Thomas Attwood was an English organist and composer. He was born in London in 1765 (or at least that’s when he was baptised) and just to make things confusing, he is the son of the musician Thomas Attwood, and the godfather of the musician Thomas Attwood! Throughout his life he had the benefit of royal patronage. When he was nine years old he joined the choir of the Chapel Royal, but presently the Prince of Wales became so impressed with his music skills that he sent him to study music in Naples in 1783. He lived there for two years, then moved to Vienna for two more years. He even took composition lessons from no less than Mozart. He believed in fact in Attwood’s potential, and Attwood played a considerable role in introducing Mozart to a British audience.
After his years abroad Thomas Attwood returned to England, and published some of his works and taught music to royalty. He was then appointed organist of St Paul’s Cathedral, and composer for the Chapel Royal.
In 1793 he married Mary Denton; they had six children.
Attwood’s career was highly accomplished. He was a productive composer and musician, and worked at opera, anthems, glees, sacred music and a variety of other genres. His work was heavily influenced by Mozart’s style.
He died in 1838, and was buried beneath the organ in St Paul’s Cathedral.

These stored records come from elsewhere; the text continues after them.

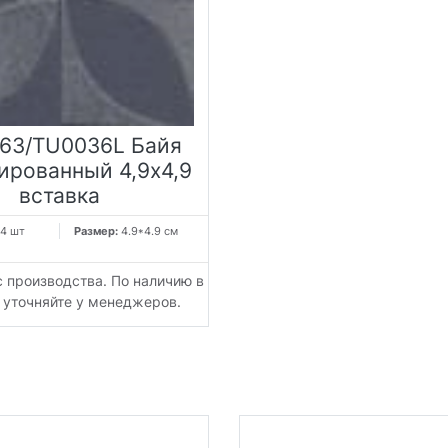
63/TU0036L Байя
ированный 4,9x4,9
вставка
4 шт
Размер:
4.9*4.9 см
с производства. По наличию в
 уточняйте у менеджеров.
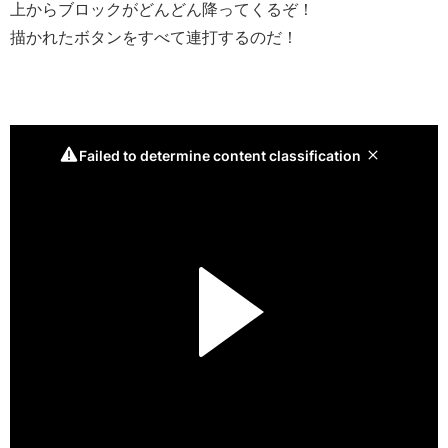
上からブロックがどんどん降ってくるぞ！
描かれたボタンをすべて連打するのだ！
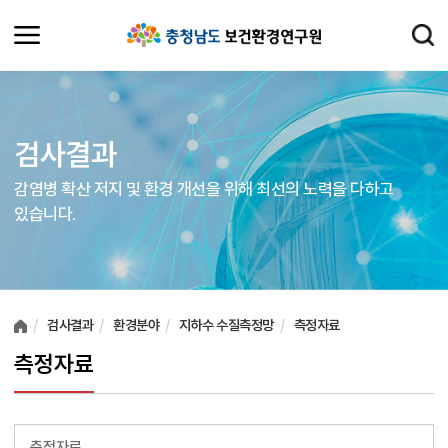
검사결과
감염병 확산 저지 및 환경 개선을 위해 최선의 노력을 다하고
있습니다.
여러분들의 의견을 남겨주세요.
검사결과
환경분야
지하수 수질측정망
측정자료
측정자료
측정자료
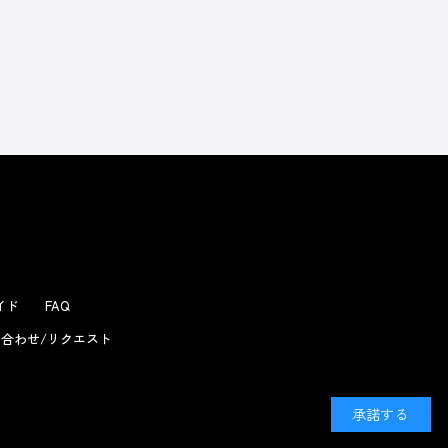
よくあるお問い合わせ
ガイド
FAQ
合わせ/リクエスト
承諾する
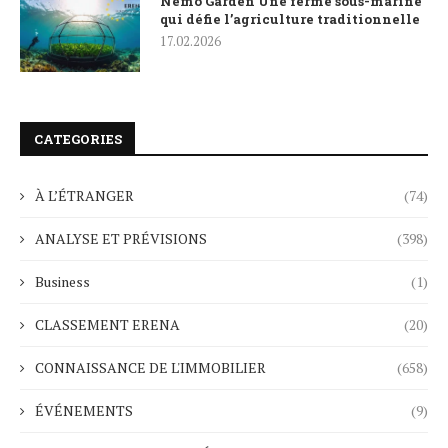
Nemo Garden Une ferme sous-marine
qui défie l’agriculture traditionnelle
17.02.2026
CATEGORIES
À L’ÉTRANGER
(74)
ANALYSE ET PRÉVISIONS
(398)
Business
(1)
CLASSEMENT ERENA
(20)
CONNAISSANCE DE L'IMMOBILIER
(658)
ÉVÉNEMENTS
(9)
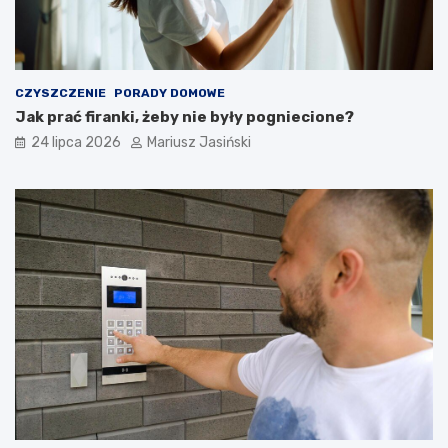
CZYSZCZENIE
PORADY DOMOWE
Jak prać firanki, żeby nie były pogniecione?
24 lipca 2026
Mariusz Jasiński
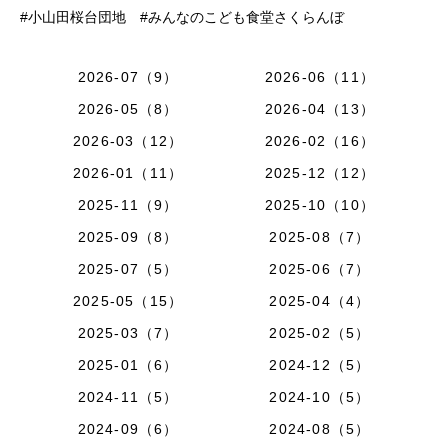
#小山田桜台団地 #みんなのこども食堂さくらんぼ
2026-07（9）
2026-06（11）
2026-05（8）
2026-04（13）
2026-03（12）
2026-02（16）
2026-01（11）
2025-12（12）
2025-11（9）
2025-10（10）
2025-09（8）
2025-08（7）
2025-07（5）
2025-06（7）
2025-05（15）
2025-04（4）
2025-03（7）
2025-02（5）
2025-01（6）
2024-12（5）
2024-11（5）
2024-10（5）
2024-09（6）
2024-08（5）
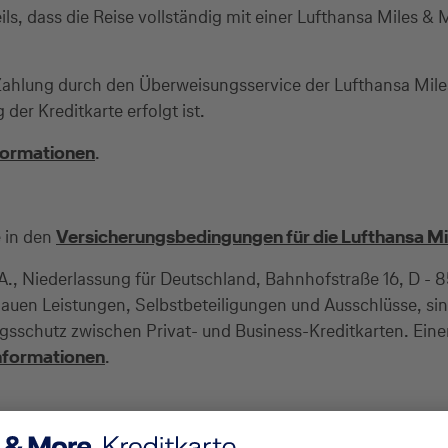
ls, dass die Reise vollständig mit einer Lufthansa Miles & 
Zahlung durch den Überweisungsservice der Lufthansa Miles
 der Kreditkarte erfolgt ist.
formationen
.
e in den
Versicherungsbedingungen für die Lufthansa Mi
 S.A., Niederlassung für Deutschland, Bahnhofstraße 16, D 
nauen Leistungen, Selbstbeteiligungen und Ausschlüsse, 
ngsschutz zwischen Privat- und Business-Kreditkarten. Eine
nformationen
.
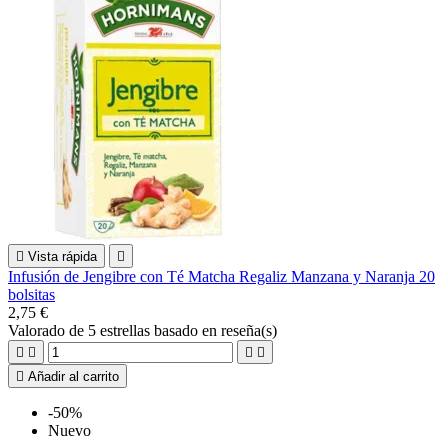

Vista rápida

Infusión de Jengibre con Té Matcha Regaliz Manzana y Naranja 20
bolsitas
2,75 €
Valorado
de 5 estrellas basado en
reseña(s)





Añadir al carrito
-50%
Nuevo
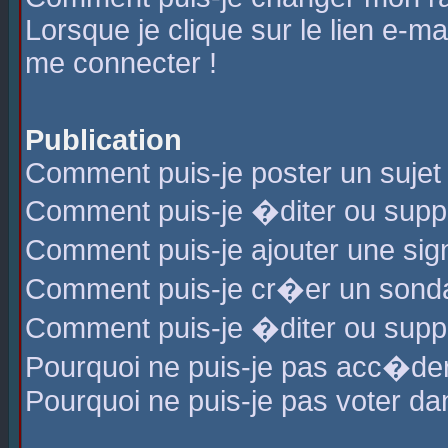
Lorsque je clique sur le lien e-m
me connecter !
Publication
Comment puis-je poster un sujet
Comment puis-je �diter ou sup
Comment puis-je ajouter une s
Comment puis-je cr�er un sond
Comment puis-je �diter ou supp
Pourquoi ne puis-je pas acc�de
Pourquoi ne puis-je pas voter d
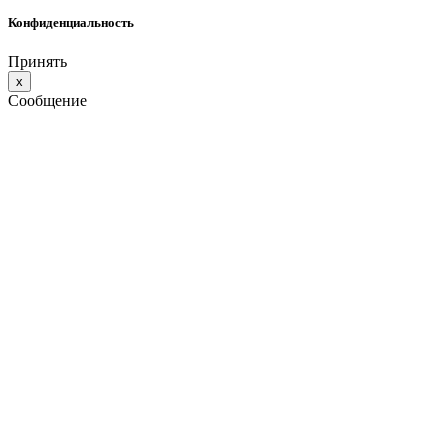
Конфиденциальность
Принять
x
Сообщение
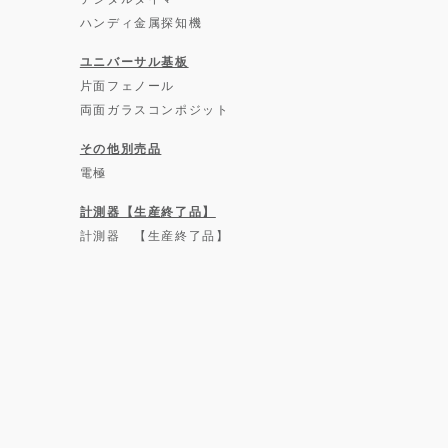
ハンディ金属探知機
ユニバーサル基板
片面フェノール
両面ガラスコンポジット
その他別売品
電極
計測器【生産終了品】
計測器 【生産終了品】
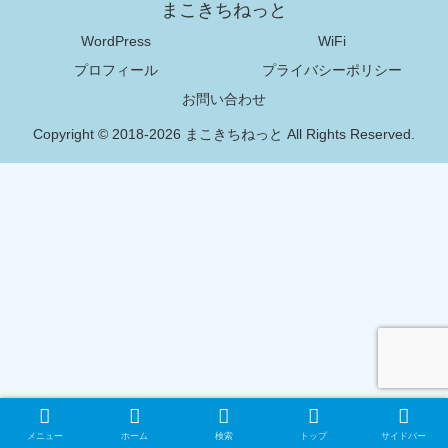
まこきちねっと
WordPress
WiFi
プロフィール
プライバシーポリシー
お問い合わせ
Copyright © 2018-2026 まこきちねっと All Rights Reserved.
メニュー
ホーム
検索
トップ
サイドバー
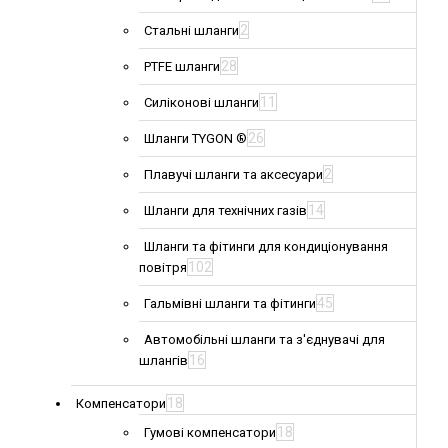
2
Стальні шланги
28
PTFE шланги
11
Силіконові шланги
26
Шланги TYGON ®
2
Плавучі шланги та аксесуари
14
Шланги для технічних газів
Шланги та фітинги для кондиціонування
102
повітря
45
Гальмівні шланги та фітинги
Автомобільні шланги та з'єднувачі для
16
шлангів
18
Компенсатори
18
Гумові компенсатори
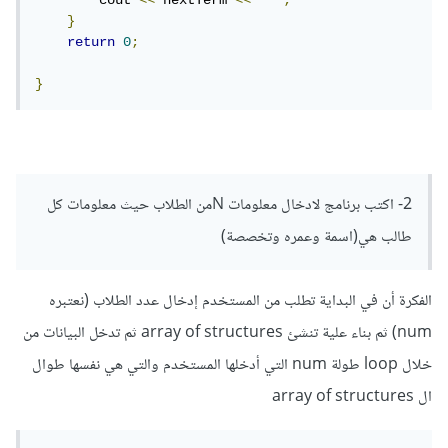
        cout 
<<
 nextTerm 
<<
" "
;
}
return
0
;
}
2- اكتب برنامج لادخال معلومات Nمن الطلاب حيث معلومات كل
طالب هي(اسمة وعمره وتخصصة)
الفكرة أن في البداية تطلب من المستخدم إدخال عدد الطلاب (نعتبره
num) ثم بناء علية تنشئ array of structures ثم تدخل البيانات من
خلال loop طولة num التي أدخلها المستخدم والتي هي نفسها طوال
ال array of structures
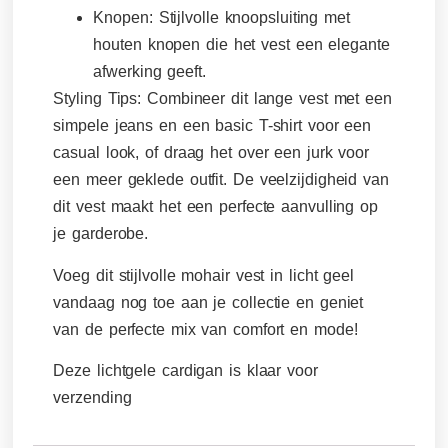
Knopen:
Stijlvolle knoopsluiting met
houten knopen die het vest een elegante
afwerking geeft.
Styling Tips:
Combineer dit lange vest met een
simpele jeans en een basic T-shirt voor een
casual look, of draag het over een jurk voor
een meer geklede outfit. De veelzijdigheid van
dit vest maakt het een perfecte aanvulling op
je garderobe.
Voeg dit stijlvolle mohair vest in licht geel
vandaag nog toe aan je collectie en geniet
van de perfecte mix van comfort en mode!
Deze lichtgele cardigan is klaar voor
verzending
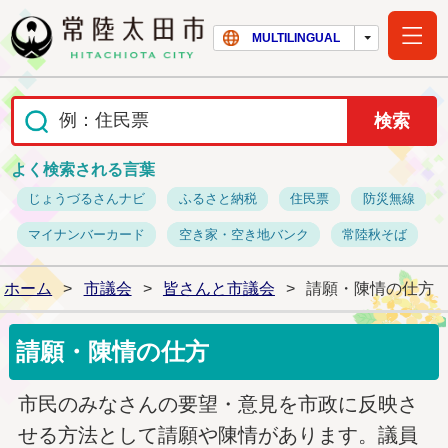
常陸太田市ホー
MULTILINGUAL
よく検索される言葉
じょうづるさんナビ
ふるさと納税
住民票
防災無線
マイナンバーカード
空き家・空き地バンク
常陸秋そば
ホーム
>
市議会
>
皆さんと市議会
>
請願・陳情の仕方
請願・陳情の仕方
市民のみなさんの要望・意見を市政に反映さ
せる方法として請願や陳情があります。議員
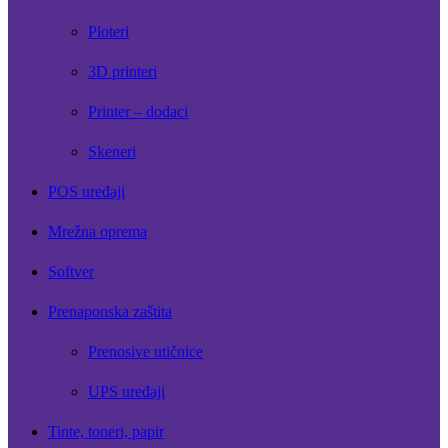
Ploteri
3D printeri
Printer – dodaci
Skeneri
POS uređaji
Mrežna oprema
Softver
Prenaponska zaštita
Prenosive utičnice
UPS uređaji
Tinte, toneri, papir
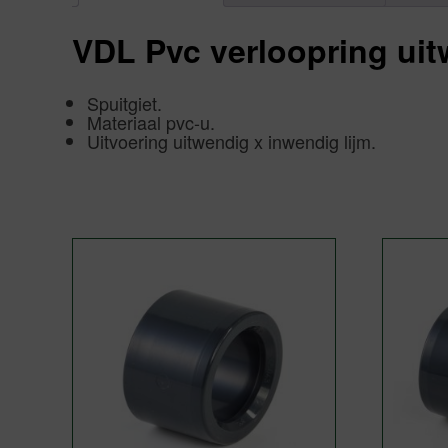
VDL Pvc verloopring uit
Spuitgiet.
Materiaal pvc-u.
Uitvoering uitwendig x inwendig lijm.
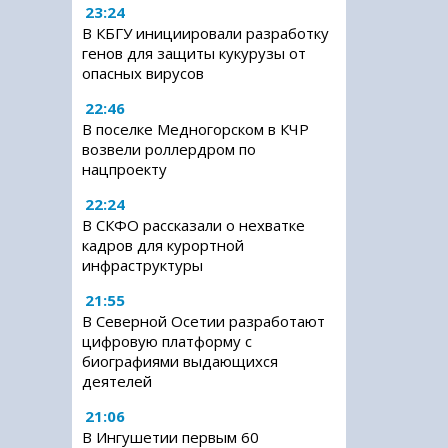
23:24
В КБГУ инициировали разработку
генов для защиты кукурузы от
опасных вирусов
22:46
В поселке Медногорском в КЧР
возвели роллердром по
нацпроекту
22:24
В СКФО рассказали о нехватке
кадров для курортной
инфраструктуры
21:55
В Северной Осетии разработают
цифровую платформу с
биографиями выдающихся
деятелей
21:06
В Ингушетии первым 60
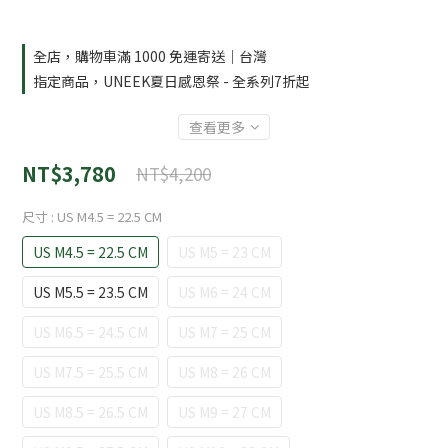
全店，購物車滿 1000 免運寄送｜台灣
指定商品，UNEEK夏日感恩祭 - 全系列7折起
查看更多
NT$3,780
NT$4,200
尺寸
: US M4.5 = 22.5 CM
US M4.5 = 22.5 CM
US M5 = 23 CM
US M5.5 = 23.5 CM
US M6 = 24 CM
US M6.5 = 24.5 CM
US M7 = 25 CM
US M7.5 = 25.5 CM
US M8 = 26 CM
US M8.5 = 26.5 CM
US M9 = 27 CM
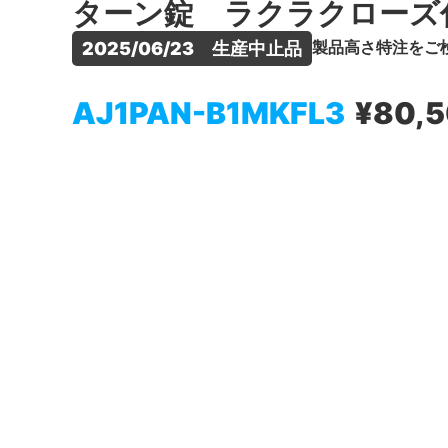
ターン錠 ラクラクローズ
製品高さ特注をご
2025/06/23　生産中止品
AJ1PAN-B1MKFL3
¥80,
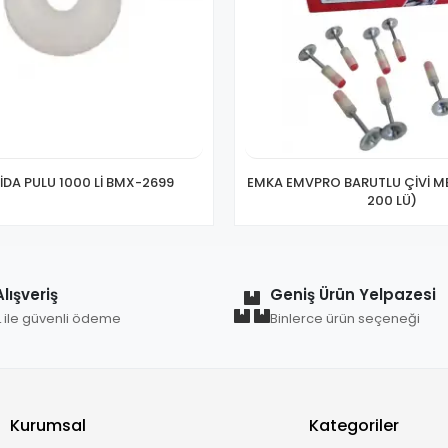
VİDA PULU 1000 Lİ BMX-2699
EMKA EMVPRO BARUTLU ÇİVİ ME
200 LÜ)
lışveriş
Geniş Ürün Yelpazesi
L ile güvenli ödeme
Binlerce ürün seçeneği
Kurumsal
Kategoriler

A Rose-Bud by my Early Walk
About the piece: Thomas Attwood was very much a man of his time, in choosing to compose a glee for Robert Burns’ song in c. 1819. To start with, he was setting to music the poem of one of the most prominent poets of the period; furthermore, glees were very much in fashion in during the second half of the 18th century. Glees flourished particularly in England; they are a form of unaccompanied part-song. Essentially the same section is repeated a number of times, each with a different colouring, so they each convey different feelings.